Show these are logically equivalent:
http://rise4fun.com/Alive/b4D

Recent patch related to this pattern:
https://reviews.llvm.org/D34278

Hi Sanjay,
I’m wondering if there was any progress on this since there don’t appear to have been any responses. I don’t have a particularly strong opinion on which form we should canonicalize to, but I do think we should settle on one.

I’ve recently written a patch (not committed yet) for codegen that basically tries detecting all of these on the SDAG. I’d be quite happy if I can simplify that patch before committing.

Nemanja

Hi Nemanja -

No, I didn’t make any IR transforms based on this, but I agree we should canonicalize the IR. Like you, I was trying to improve the codegen (for x86 in particular), but that patch was growing every time I found a new way to express this operation!

I’m going to rule out option #4 because #3 is better (always prefer a zext over a sext for bit-tracking purposes). I’d also kill option #5 because it doesn’t offer any particular advantage, but needs more instructions than a version with select. #6 might be the best option for codegen, but it has more instructions and a subtract seems harder to reason about in IR than select-of-constants.

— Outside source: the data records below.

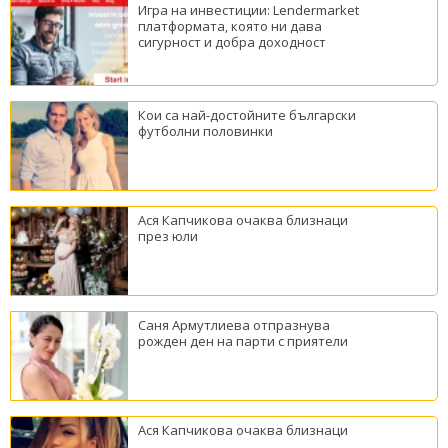
Игра на инвестиции: Lendermarket
платформата, която ни дава
сигурност и добра доходност
Кои са най-достойните български
футболни половинки
Ася Капчикова очаква близнаци
през юли
Саня Армутлиева отпразнува
рожден ден на парти с приятели
Ася Капчикова очаква близнаци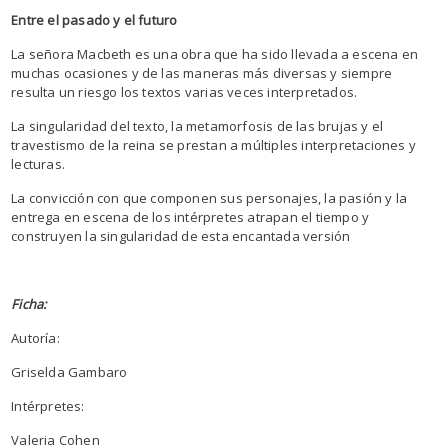
Entre el pasado y el futuro
La señora Macbeth es una obra que ha sido llevada a escena en
muchas ocasiones y de las maneras más diversas y siempre
resulta un riesgo los textos varias veces interpretados.
La singularidad del texto, la metamorfosis de las brujas y el
travestismo de la reina se prestan a múltiples interpretaciones y
lecturas.
La convicción con que componen sus personajes, la pasión y la
entrega en escena de los intérpretes atrapan el tiempo y
construyen la singularidad de esta encantada versión
Ficha:
Autoría:
Griselda Gambaro
Intérpretes:
Valeria Cohen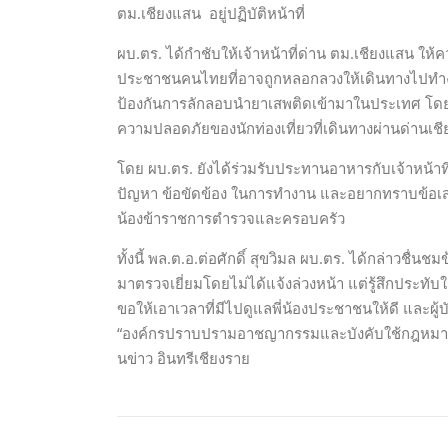
ตม.เชียงแสน อยู่ปฏิบัติหน้าที่
ผบ.ตร. ได้กำชับให้เจ้าหน้าที่ด่าน ตม.เชียงแสน ให
ประชาชนคนไทยที่อาจถูกหลอกลวงให้เดินทางไปทำงาน
ป้องกันการลักลอบนำยาเสพติดเข้ามาในประเทศ โดยให
ความปลอดภัยของนักท่องเที่ยวที่เดินทางผ่านด่าน
โดย ผบ.ตร. ยังได้ร่วมรับประทานอาหารกับเจ้าหน้าท
ปัญหา ข้อขัดข้อง ในการทำงาน และอยากทราบข้อเสน
น้องข้าราชการตำรวจและครอบครัว
ทั้งนี้ พล.ต.อ.ต่อศักดิ์ สุขวิมล ผบ.ตร. ได้กล่าวชื่น
มาตรวจเยี่ยมโดยไม่ได้แจ้งล่วงหน้า แต่รู้สึกประท
ขอให้เอาเวลาที่มีไปดูแลพี่น้องประชาชนให้ดี และผู้บั
“องค์กรปราบปรามอาชญากรรมและบังคับใช้กฎหมาย ใ
นข่าว อินทรีเชียงราย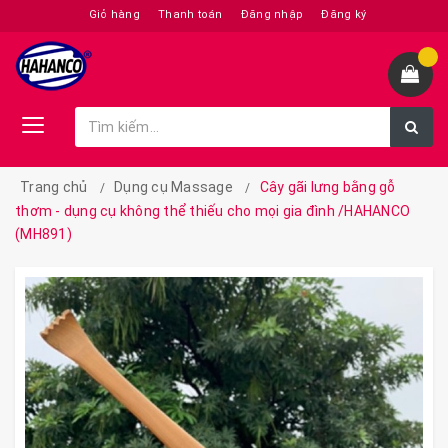
Giỏ hàng
Thanh toán
Đăng nhập
Đăng ký
Trang chủ
Dụng cụ Massage
Cây gãi lưng bằng gỗ
thơm - dụng cụ không thể thiếu cho mọi gia đình /HAHANCO
(MH891)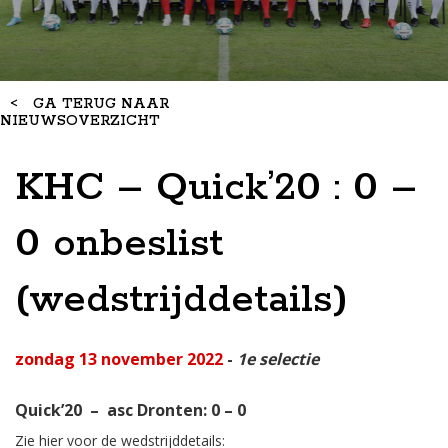
<
GA TERUG NAAR
NIEUWSOVERZICHT
KHC – Quick’20 : 0 –
0 onbeslist
(wedstrijddetails)
zondag 13 november 2022
-
1e selectie
Quick’20 – asc Dronten: 0 – 0
Zie hier voor de wedstrijddetails: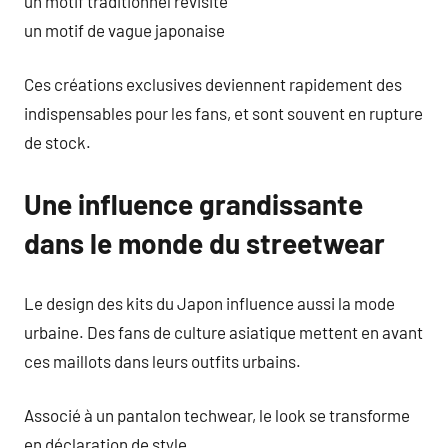
un motif traditionnel revisité
un motif de vague japonaise
Ces créations exclusives deviennent rapidement des
indispensables pour les fans, et sont souvent en rupture
de stock.
Une influence grandissante
dans le monde du streetwear
Le design des kits du Japon influence aussi la mode
urbaine. Des fans de culture asiatique mettent en avant
ces maillots dans leurs outfits urbains.
Associé à un pantalon techwear, le look se transforme
en déclaration de style.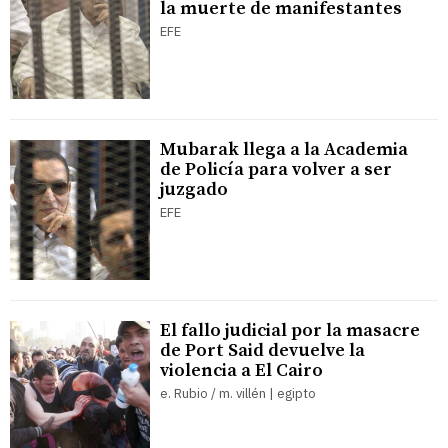
la muerte de manifestantes
EFE
Mubarak llega a la Academia
de Policía para volver a ser
juzgado
EFE
El fallo judicial por la masacre
de Port Said devuelve la
violencia a El Cairo
e. Rubio / m. villén | egipto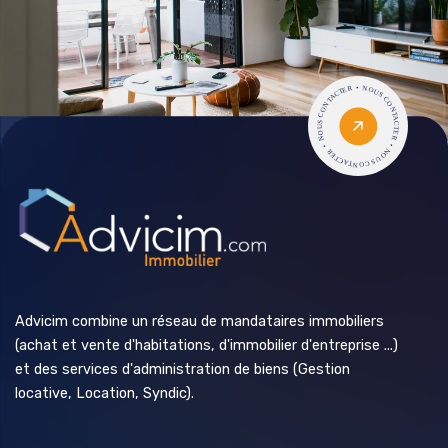
Advicim combine un réseau de mandataires immobiliers
(achat et vente d'habitations, d'immobilier d'entreprise ...)
et des services d'administration de biens (Gestion
locative, Location, Syndic).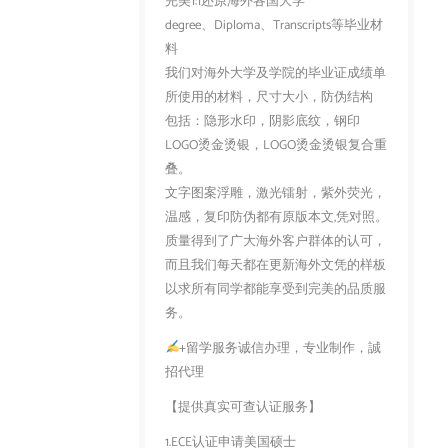
完美1:1还原海外各国大学
degree、Diploma、Transcripts等毕业材
料
我们对海外大学及学院的毕业证成绩单
所使用的材料，尺寸大小，防伪结构
包括：隐形水印，阴影底纹，钢印
LOGO烫金烫银，LOGO烫金烫银复合重
叠。
文字图案浮雕，激光镭射，紫外荧光，
温感，复印防伪都有原版本文,凭对照。
质量得到了广大海外客户群体的认可，
而且我们每天都在更新海外文凭的样板
以求所有同学都能享受到完美的品质服
务。
+留学服务诚信办理，专业制作，誠
招代理
【提供真实可查认证服务】
1.ECE认证申请美国硕士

If you agree with the above reasoning, then that brings us to a choice about select vs. zext that goes back to the questions in:
https://reviews.llvm.org/D24480

I’m now in favor of creating more selects in IR (ie, abandon that patch and reverse the other pattern). We used to treat selects in IR as more complex operations than basic logic ops, but the backend has improved enough that we probably don’t need to do that anymore.

A few more DAGCombiner transforms in foldSelectOfConstants() are needed to ensure that if we pick selects in IR that we will transform that to zext/sext/logic when the select has -1/0/1 constants. This would probably happen under an expanded version of the TLI.convertSelectOfConstantsToMath() target hook.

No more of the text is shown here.